As partes mais práticas do livro, eu achei, um tanto, méh. Não é que eu achei chato ou sem graça, mas é… que as cenas “cotidianas” são muito mais interessantes. No fim, todo o trecho deles já preso e no corredor da morte foi tããão arrastado pra mim. Ainda assim bem escrito e eu até achei interessante a parte do Lowell Lee Andrews, por mais que também tenha achado que ela matou o momentum.
Agora falando do Perry de novo. Antes de ler o livro, eu tava esperando que fosse ser algo meio Ace in the Hole, quando no fim acho que talvez, potencialmente, quiçá o mais próximo de Ace in the Hole que chegou foi o Truman Capote enchendo o saco de todo mundo na cidade que nem o Kirk Douglas no filme. Tirando isso nada mesmo. O livro foi bem mais a frente de seu tempo do que eu esperava, no sentido de não ter a visão que eu esperava frente a criminalidade de um livro de 1960. Não lembro onde eu vi, vou assumir que foi ou a Bel Rodrigues ou no Modus Operandi sobre como a “vilanização” de criminosos é perigosa por distanciar a imagem de criminosos, como assassinos, de pessoas reais que podem estar ai na sociedade.

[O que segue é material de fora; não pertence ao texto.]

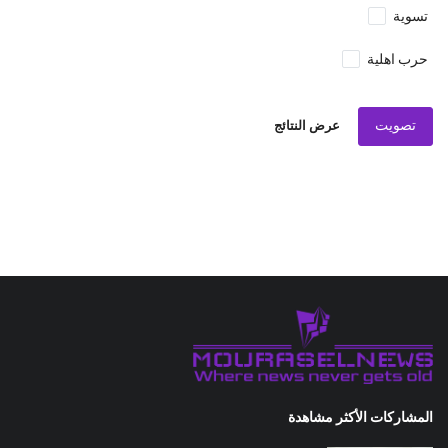
تسوية
حرب اهلية
تصويت
عرض النتائج
المشاركات الأكثر مشاهدة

E o livro 100% trabalha nesse sentido, ele de fato faz você se simpatizar pelo Perry, o livro faz uma referência a isso diretamente falando que por mais que o Dewey deseja que ele pague seus crimes ele sente compaixão por ele de alguma forma.
E no fim a gente, na parte do “diagnóstico psicológico” do Perry, a gente ver quanto os traumas de infância podem te destruir. O caso da família dele é exemplar nesse sentido: dos 4 irmãos, 3 acabaram mortos no fim do livro. Violência familiar, alienação parental, alcoolismo e muito mais que não tem um nome tão específico assim. Não tem como dizer que não. O mais curioso pra mim é que em determinado momento o Perry fala sobre como ele é o filho favorito do pai dele, mas isso não diminui nem um pouco o tanto de abuso que ele sofreu. É claro, que não tô defendendo o que o Perry fez, mas o fato do ratio ser ¼ de sobrevivência aponta que era muito mais provável dar “errado” do que dar “certo”. Por conta disso acho até que o Dick se tornou o grande ponto de interrogação do livro pra mim. Queria entender qual era a dele porque até o momento da revelação de que foi o Perry que, na verdade, matou a família, eu tava achando que ele tinha sido o assassino e não tava gostando do caminho que o livro tava seguindo. Tava parecendo que eles tavam querendo contrapor o assassino “humanizado” (que seria o Perry) e o assassino realmente mau (o Dick), mas olha esse plot twist delicado colocou o mundo em seu lugar de origem. O Dick “só” é pedófilo mesmo, não psicopata ou nada do tipo.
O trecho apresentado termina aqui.